Task inputs:
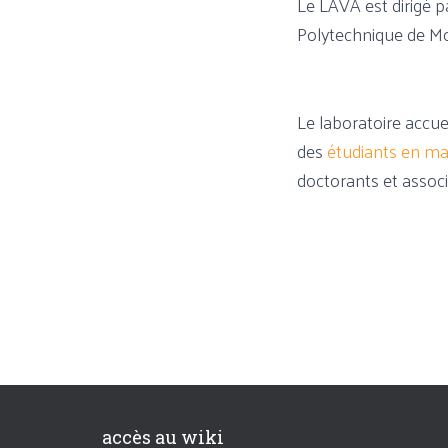
Le LAVA est dirigé 
Polytechnique de Mon
Le laboratoire accue
des
étudiants en maî
doctorants et associ
accès au wiki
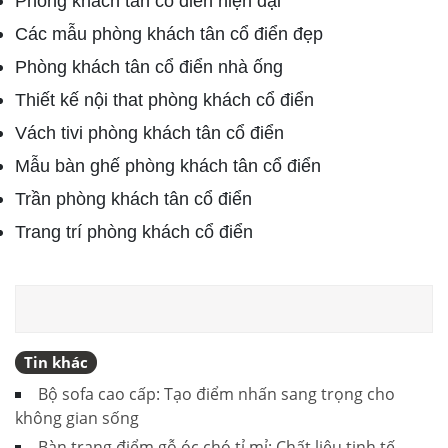
Phòng khách tân cổ điển hiện đại
Các mẫu phòng khách tân cổ điển đẹp
Phòng khách tân cổ điển nhà ống
Thiết kế nội that phòng khách cổ điển
Vách tivi phòng khách tân cổ điển
Mẫu bàn ghế phòng khách tân cổ điển
Trần phòng khách tân cổ điển
Trang trí phòng khách cổ điển
Tin khác
Bộ sofa cao cấp: Tạo điểm nhấn sang trọng cho
không gian sống
Bàn trang điểm gỗ óc chó tỉ mỉ: Chất liệu tinh tế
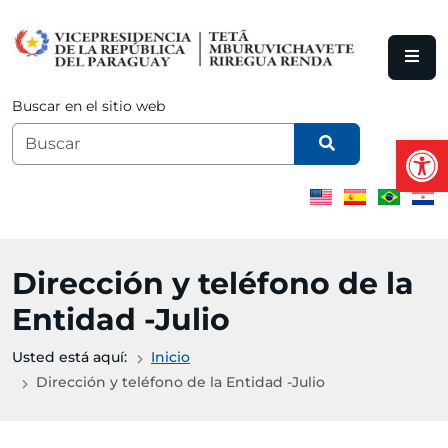
Saltar al contenido principal
Buscar en el sitio web
Abrir
Dirección y teléfono de la
Entidad -Julio
Usted está aquí:
Inicio
Dirección y teléfono de la Entidad -Julio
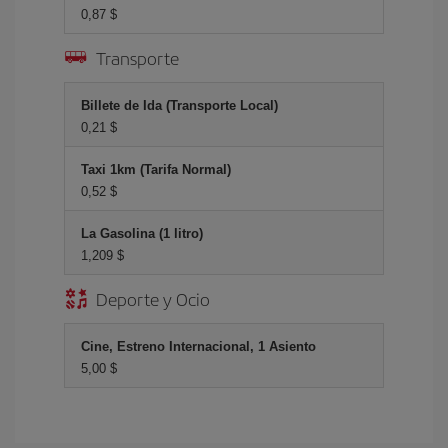
0,87 $
Transporte
Billete de Ida (Transporte Local)
0,21 $
Taxi 1km (Tarifa Normal)
0,52 $
La Gasolina (1 litro)
1,209 $
Deporte y Ocio
Cine, Estreno Internacional, 1 Asiento
5,00 $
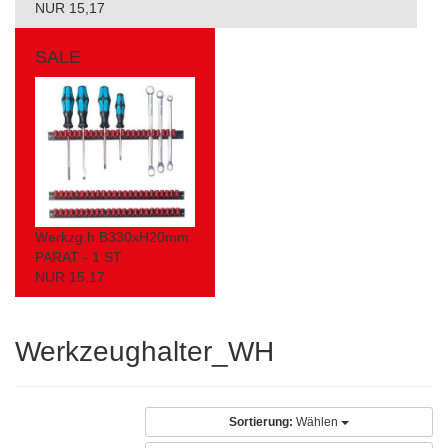
NUR 15,17
SALE
Werkzg.h.B330xH20mm
PARAT - 1 ST
NUR 15,17
Werkzeughalter_WH
Sortierung:
Wählen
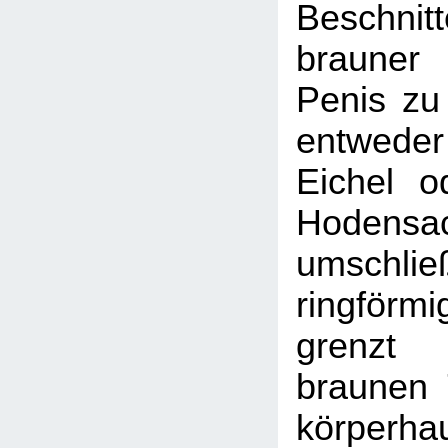
Beschnitt
brauner
Penis zu
entweder
Eichel 
Hodensa
umschl
ringfö
grenzt 
braunen 
körperha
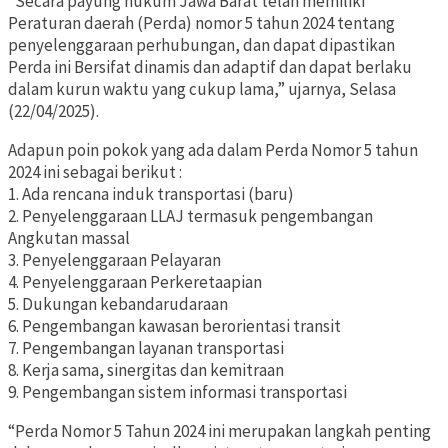
“Secara payung hukum Jawa Barat telah memiliki
Peraturan daerah (Perda) nomor 5 tahun 2024 tentang
penyelenggaraan perhubungan, dan dapat dipastikan
Perda ini Bersifat dinamis dan adaptif dan dapat berlaku
dalam kurun waktu yang cukup lama,” ujarnya, Selasa
(22/04/2025).
Adapun poin pokok yang ada dalam Perda Nomor 5 tahun
2024 ini sebagai berikut :
1. Ada rencana induk transportasi (baru)
2. Penyelenggaraan LLAJ termasuk pengembangan
Angkutan massal
3. Penyelenggaraan Pelayaran
4. Penyelenggaraan Perkeretaapian
5. Dukungan kebandarudaraan
6. Pengembangan kawasan berorientasi transit
7. Pengembangan layanan transportasi
8. Kerja sama, sinergitas dan kemitraan
9. Pengembangan sistem informasi transportasi
“Perda Nomor 5 Tahun 2024 ini merupakan langkah penting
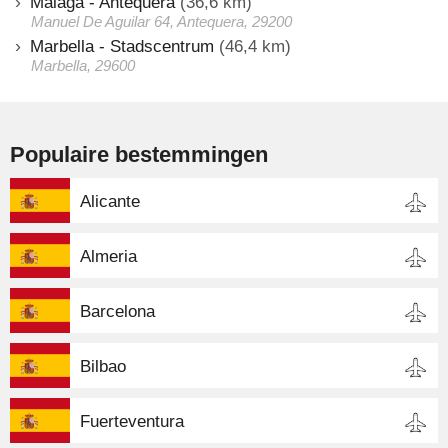
Malaga - Antequera
(36,6 km)
Manuel De Aguilar 64, Antequera, 29200
Marbella - Stadscentrum
(46,4 km)
Marbella, 29600
Populaire bestemmingen
Alicante
Almeria
Barcelona
Bilbao
Fuerteventura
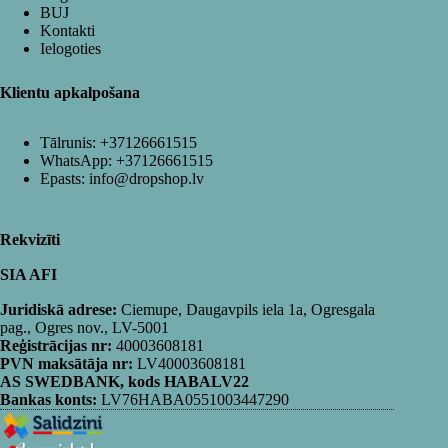
BUJ
Kontakti
Ielogoties
Klientu apkalpošana
Tālrunis:
+37126661515
WhatsApp:
+37126661515
Epasts:
info@dropshop.lv
Rekvizīti
SIA AFI
Juridiskā adrese:
Ciemupe, Daugavpils iela 1a, Ogresgala
pag., Ogres nov., LV-5001
Reģistrācijas nr:
40003608181
PVN maksātāja nr:
LV40003608181
AS SWEDBANK, kods HABALV22
Bankas konts:
LV76HABA0551003447290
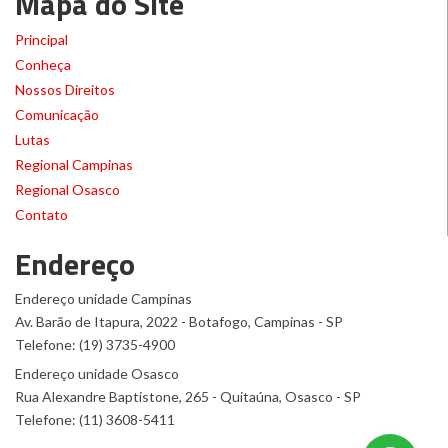
Mapa do Site
Principal
Conheça
Nossos Direitos
Comunicação
Lutas
Regional Campinas
Regional Osasco
Contato
Endereço
Endereço unidade Campinas
Av. Barão de Itapura, 2022 - Botafogo, Campinas - SP
Telefone: (19) 3735-4900
Endereço unidade Osasco
Rua Alexandre Baptistone, 265 - Quitaúna, Osasco - SP
Telefone: (11) 3608-5411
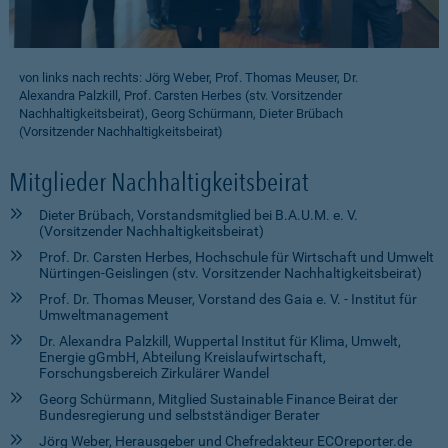
von links nach rechts: Jörg Weber, Prof. Thomas Meuser, Dr.
Alexandra Palzkill, Prof. Carsten Herbes (stv. Vorsitzender
Nachhaltigkeitsbeirat), Georg Schürmann, Dieter Brübach
(Vorsitzender Nachhaltigkeitsbeirat)
Mitglieder Nachhaltigkeitsbeirat
Dieter Brübach, Vorstandsmitglied bei B.A.U.M. e. V.
(Vorsitzender Nachhaltigkeitsbeirat)
Prof. Dr. Carsten Herbes, Hochschule für Wirtschaft und Umwelt
Nürtingen-Geislingen (stv. Vorsitzender Nachhaltigkeitsbeirat)
Prof. Dr. Thomas Meuser, Vorstand des Gaia e. V. - Institut für
Umweltmanagement
Dr. Alexandra Palzkill, Wuppertal Institut für Klima, Umwelt,
Energie gGmbH, Abteilung Kreislaufwirtschaft,
Forschungsbereich Zirkulärer Wandel
Georg Schürmann, Mitglied Sustainable Finance Beirat der
Bundesregierung und selbstständiger Berater
Jörg Weber, Herausgeber und Chefredakteur ECOreporter.de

Task details: When a line of the material holds the string "điểm", copy that line.

Answer below:
Bộ sofa cao cấp: Tạo điểm nhấn sang trọng cho
Bàn trang điểm gỗ óc chó tỉ mỉ: Chất liệu tinh tế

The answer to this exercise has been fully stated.